The most common problem is the belt getting worn out. Reasons:

  • Use of wrong belt length for the torque converter (most common)
  • Driven and drive pulleys not aligned
  • Torque converter not installed correctly
  • Bad Gear ratio (sprocket in axle: sprocket in the Torque converter) with big tires. 6:1 is a good, common ratio for a fifteen inches back tire; bigger tires and a high ratio will cause issues
  • Slippage because of wear in metals
  • Bad quality belt

Solution:

Make certain the torque converter is correctly installed; if your belt is asymmetric, then the tapered side will be towards your clutch, and the non-tapered one will be towards your engine.

Make certain you’re not putting a lot of load on the kart unless the gear ratio is attuned accordingly; by the load, I denote pulling a heavy load or climbing the hills; such actions need high torque.
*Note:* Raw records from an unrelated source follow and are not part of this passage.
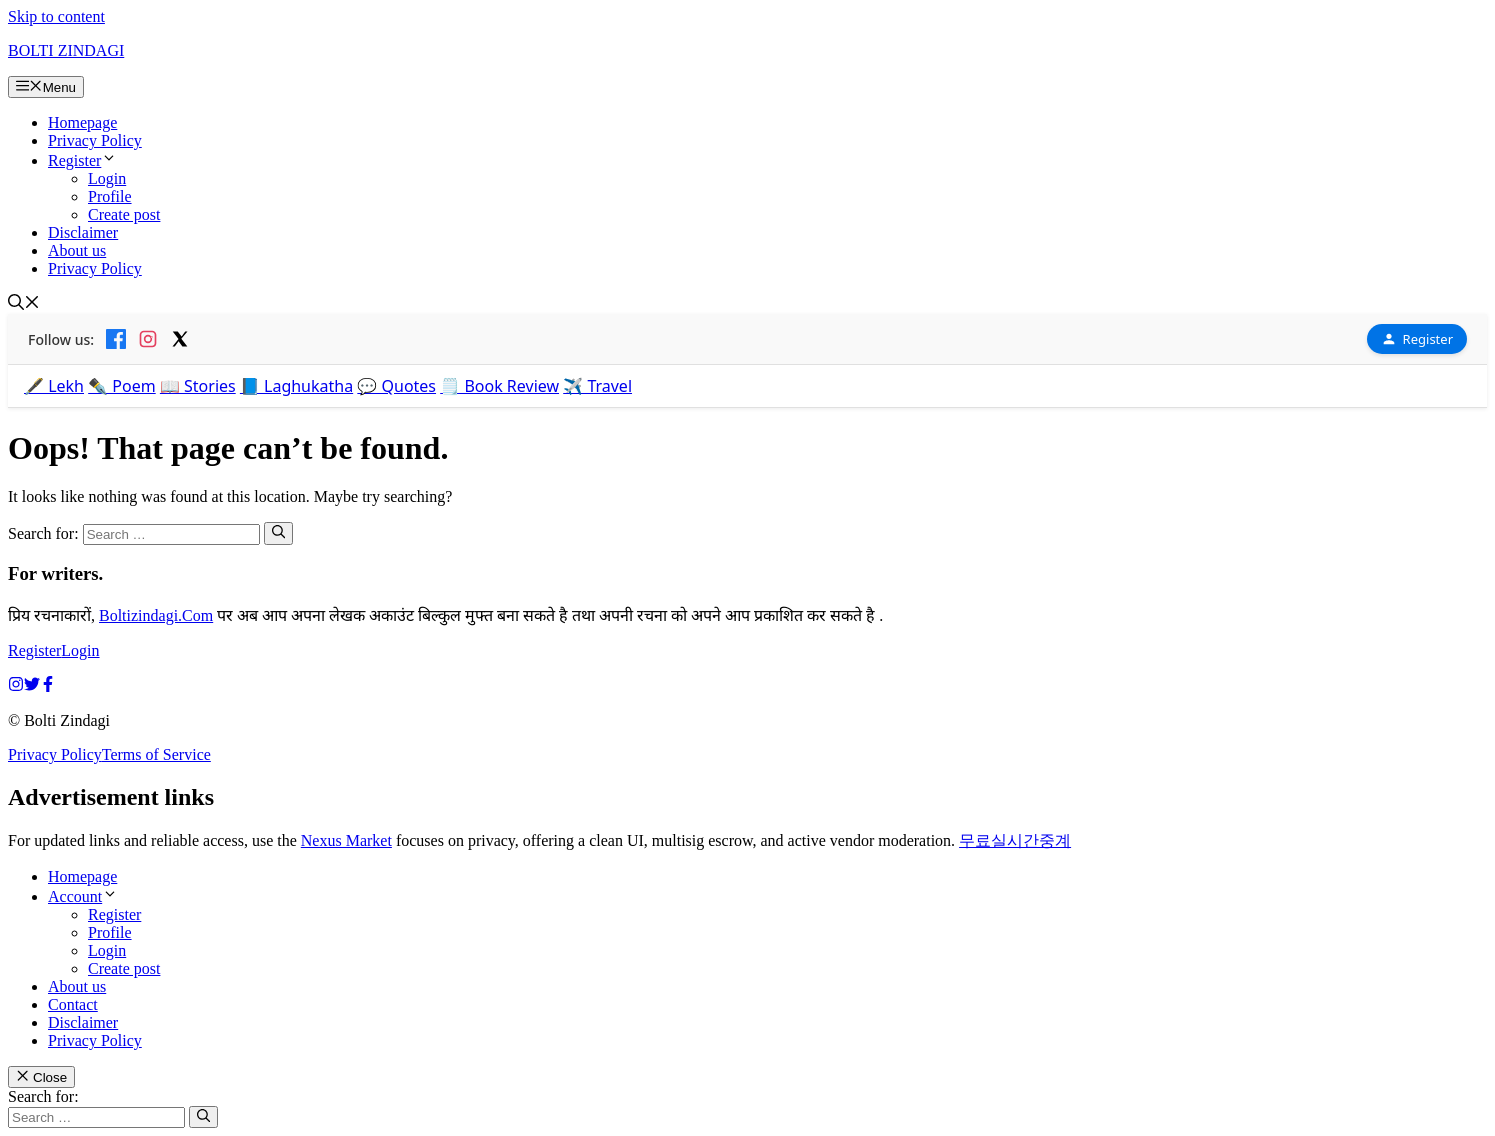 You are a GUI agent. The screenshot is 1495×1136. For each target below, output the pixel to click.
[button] (24, 304)
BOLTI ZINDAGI (66, 50)
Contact (73, 1004)
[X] (180, 339)
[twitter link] (32, 686)
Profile (110, 196)
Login (107, 178)
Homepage (82, 122)
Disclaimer (83, 232)
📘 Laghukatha (296, 386)
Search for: (43, 1096)
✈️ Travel (597, 386)
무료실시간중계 (1015, 840)
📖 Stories (198, 386)
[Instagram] (148, 339)
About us (77, 250)
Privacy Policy (95, 140)
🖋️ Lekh (54, 386)
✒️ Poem (122, 386)
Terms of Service (156, 754)
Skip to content (56, 16)
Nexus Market (346, 840)
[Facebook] (116, 339)
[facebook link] (48, 686)
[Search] (278, 533)
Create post (124, 214)
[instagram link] (16, 686)
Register (82, 160)
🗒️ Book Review (499, 386)
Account (83, 896)
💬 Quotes (396, 386)
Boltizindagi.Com (156, 615) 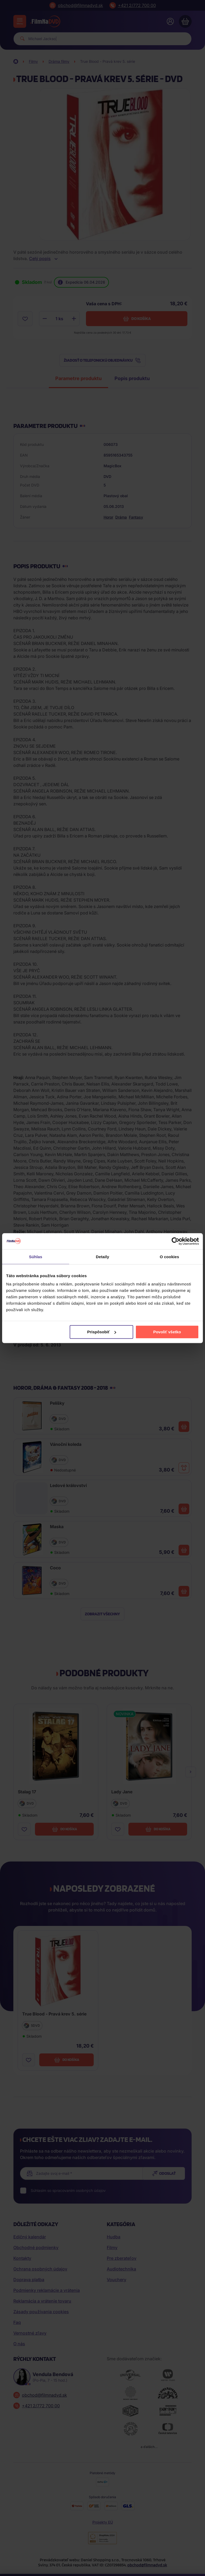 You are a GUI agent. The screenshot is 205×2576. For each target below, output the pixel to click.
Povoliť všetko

Check your pulley alignment. Select the correct belt length. Clean and lubricate your torque converter at regular intervals.

Conclusion:

These are the most common issues in your torque converter frequently; the fix lies with your belt size and good installation and time-to-time maintenance. At times, the torque converter itself could be of bad quality. But obviously, I know each setup is diverse, and you may face an issue very unique to you;

I recommend you learn how your torque converter really functions, and you may be capable of discovering the solution yourself.

Other than that, there are some active kart forums; very likely, the issues you’re experiencing have already been debated in such forums, or you can send the pictures of the setup and elucidate the issues, and the community will assist you in resolving the issue.